Rclone handled the headless authorization of my Cloud Drive account, you can list, copy, sync and even mount your Cloud Drive via Fuse to your local filesystem and use it like a local folder. Awesome!

And as a final touch, rclone even supports client side encryption of your whole Cloud Drive or just a specific folder.

So here is what I did:

First I authorized rclone to access my Cloud Drive. Then I used „rclone config“ to set up my whole Drive as a remote location called „acd“. In the next step I create a folder in my Cloud Drive and used „rclone config“ again to use this folder on the remote location as a new, encrypted remote location called „crypt“.  The configuration is interactive and you get to set your password and salt and so on there. So now you have two remote locations, „acd“ and „crypt“ which is the encrypted version of „acd:subfolder“.

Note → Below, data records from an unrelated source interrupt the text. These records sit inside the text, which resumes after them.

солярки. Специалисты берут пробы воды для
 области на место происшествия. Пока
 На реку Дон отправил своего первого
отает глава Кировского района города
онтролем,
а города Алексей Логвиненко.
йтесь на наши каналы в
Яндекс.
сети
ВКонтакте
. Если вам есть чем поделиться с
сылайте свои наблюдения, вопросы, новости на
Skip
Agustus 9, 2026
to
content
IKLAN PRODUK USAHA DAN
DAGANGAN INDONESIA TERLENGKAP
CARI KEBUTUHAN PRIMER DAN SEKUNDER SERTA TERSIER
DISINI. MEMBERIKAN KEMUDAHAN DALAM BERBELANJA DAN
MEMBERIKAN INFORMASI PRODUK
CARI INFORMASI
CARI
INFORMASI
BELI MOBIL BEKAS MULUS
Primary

So now when copying a file to the remote „crypt“ location this file gets encrypted and lands with a garbled filename in your „acd:subfolder“ remote. You can follow me so far? Good.

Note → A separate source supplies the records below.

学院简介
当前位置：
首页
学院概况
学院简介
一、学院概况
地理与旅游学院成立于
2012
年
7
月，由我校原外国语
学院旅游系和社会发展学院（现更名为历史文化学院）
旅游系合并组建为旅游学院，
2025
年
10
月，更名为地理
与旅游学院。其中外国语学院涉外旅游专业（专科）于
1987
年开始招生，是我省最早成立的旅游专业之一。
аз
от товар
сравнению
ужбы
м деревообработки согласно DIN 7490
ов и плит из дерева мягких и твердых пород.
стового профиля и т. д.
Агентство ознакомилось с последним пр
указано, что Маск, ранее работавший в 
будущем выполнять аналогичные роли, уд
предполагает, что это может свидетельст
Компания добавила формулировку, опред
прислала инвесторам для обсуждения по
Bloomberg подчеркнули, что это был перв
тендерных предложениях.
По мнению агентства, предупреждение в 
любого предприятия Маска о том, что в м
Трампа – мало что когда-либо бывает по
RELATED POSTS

The best thing now is, that you can also „rclone mount“ this encrypted remote and with rclone version 1.34 is is even possible to seek within video files.

You see where I am heading? Right now I am uploading my media collection on my inhouse server via „rclone copy“ to the encrypted Cloud Drive.

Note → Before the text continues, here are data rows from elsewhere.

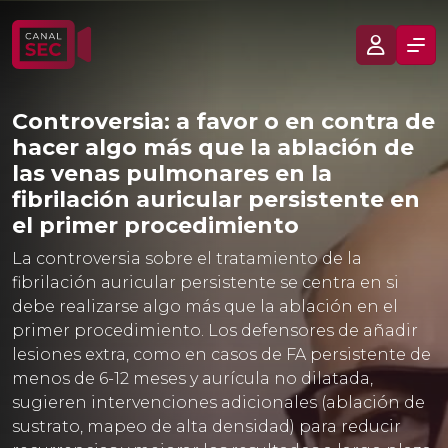
Controversia: a favor o en contra de
hacer algo más que la ablación de
las venas pulmonares en la
fibrilación auricular persistente en
el primer procedimiento
La controversia sobre el tratamiento de la
fibrilación auricular persistente se centra en si
debe realizarse algo más que la ablación en el
primer procedimiento. Los defensores de añadir
lesiones extra, como en casos de FA persistente de
menos de 6-12 meses y aurícula no dilatada,
sugieren intervenciones adicionales (ablación de
sustrato, mapeo de alta densidad) para reducir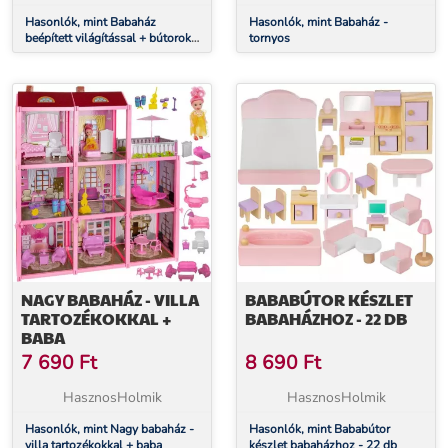
Hasonlók, mint Babaház
Hasonlók, mint Babaház -
beépített világítással + bútorok
tornyos
és babák
NAGY BABAHÁZ - VILLA
BABABÚTOR KÉSZLET
TARTOZÉKOKKAL +
BABAHÁZHOZ - 22 DB
BABA
7 690
Ft
8 690
Ft
HasznosHolmik
HasznosHolmik
Hasonlók, mint Nagy babaház -
Hasonlók, mint Bababútor
villa tartozékokkal + baba
készlet babaházhoz - 22 db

Then I fired up the smallest VPS instance on Scaleway, which costs about 3€ a month as of now with unmetered bandwith and 50GB storage, with Ubuntu 16.04 and installed fuse, Plex and the latest rclone release.

To use the same Drive as on my home server I just copied the „.rclone.conf“ file which gets created in your users home folder to the VPS and was then able to use rclone out of the box without having to configure anything.

When using the „rclone mount“ I advise you to use the flags  „–allow-other“ and „–default-permissions“ to prevent permission issues.

So after running „rclone mount crypt: /mnt/plex/ –allow-other –default-permissions“ the remote location was mounted and could be configured as the media source for Plex via the webinterface.

So this cut the cord to my poor upload as the Plex Server has a fast direct connection to my Cloud Drive.

Of course, the VPS is not very powerful when it comes to transcoding video and so on but most of my media files can be streamed directly without the need of transcoding. Regarding bandwith or other caveats, I have no idea if there is a filesize limitation or any other problems that can occur but after you got all your service and file permissions right, there should be no problems. Every video I have tested so far was able to play flawlessly via Chrome or Android App. Lets hope it stays that way and the unlimited storage offer really stays unlimited.

4 thoughts on “My „unlimited“ Plex Server in the Cloud

    1. admin Post author

      I admit, configuring the Plex on a headless server can be a bit tricky. I started with the config from a working Plex configuration at home as a kind of a template. Quite busy atm, when I have some spare time I think I’m gonna look into that and add some more configs/details in this blogposts.

      Reply
  1. Geert-Jan Brits

    Sounds cool! Any way you could add the needed configs / commands in a gist / github or something?

    Cheers,
    Geert

    Reply
    1. admin Post author

      Thanks! Until now everything works as intended. Like I said in the comment above, this is quite a quick and raw template how I did it. I am quite busy at work atm but I am gonna look into it and add some more details about how to configure Plex on a headless server and set up the rclone/acd directory structure. I recon that this can be a bit confusing for some people.